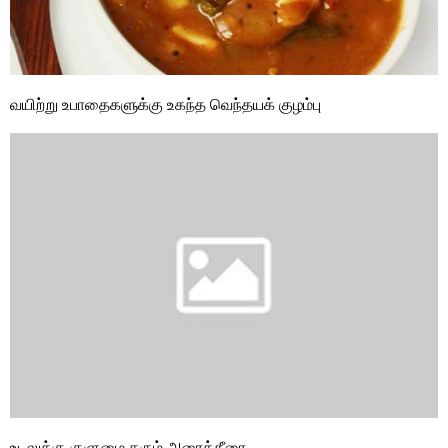
வயிற்று உபாதைகளுக்கு உகந்த வெந்தயக் குழம்பு
உடலுக்கு குளுமை தரும் அரைக்கீரை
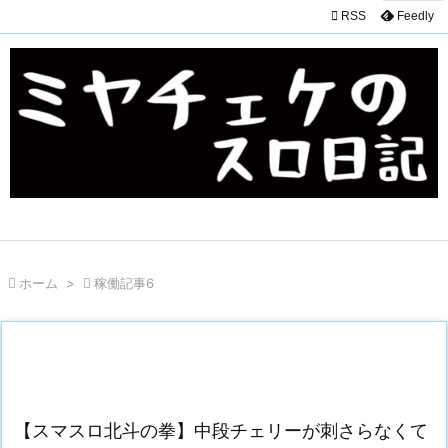

RSS
Feedly

ホーム
>

稼働記事6
【スマスロ北斗の拳】中段チェリーが刺さらなくて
+--
_ACTIVITY_. Each entry above is to be written out again unchanged, apart from the pictures, which are left out.

_WRITTEN SOLUTION_.
வயிற்று உபாதைகளுக்கு உகந்த வெந்தயக் குழம்பு
உடலுக்கு குளுமை தரும் அரைக்கீரை

RSS
Feedly

ホーム
>

稼働記事6
【スマスロ北斗の拳】中段チェリーが刺さらなくて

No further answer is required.